Pat Kapera has been a familiar figure around the gaming industry for some years. His biggest splash to date has been the Spycraft Role-Playing Game, a high-tech, James Bond-meets-Man from U.N.C.L.E-meets-Mission: Impossible espionage game. He has also worked on some of the most prominent licensed properties in the hobby gaming industry, including the Battlestar Galactica RPG. The hobby gaming market is a HUGE potential market for fledgling writers, as a many of the game companies are actively looking for talented, creative writers who love the industry. It’s a great place to get some experience and writing credits.

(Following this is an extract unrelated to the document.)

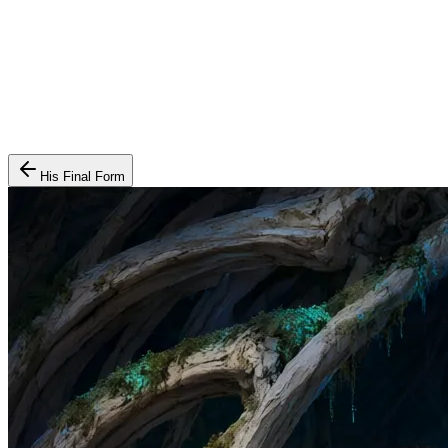
His Final Form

The downside is that pay rates are commensurate with the level of experience they’re looking for–2-3 cents a word in many cases. Unless of course you manage to start and run your own game company, like Pat Kapera. He’s made a go of it with a hot property, and is a darn fine fellow with whom to sit down and have a beer.
PK: Well, gravity can be a harsh mistress, especially when you’re carrying around the mass I am, so I’m not sure if I’d call it an arc. Maybe a pond skip, or a tractor pull.
I fell into writing, actually – started out thinking I’d avoid growing up as long as I could before settling into whatever middle class job best suited my talents at the moment and kept me out of prison longest.Then I befriended a small inky fellow named Jim Pinto, whom I later caught at the Alderac Entertainment Group booth at a local con. Assuming he was trying to steal something, I alerted AEG’s head mistress on site, Maureen Yates, and much to my surprise she informed me they’d hired him as the editor of Shadis Magazine. (She apologized, of course, but explained that due to California labor law it would be too expensive to take the offer back.)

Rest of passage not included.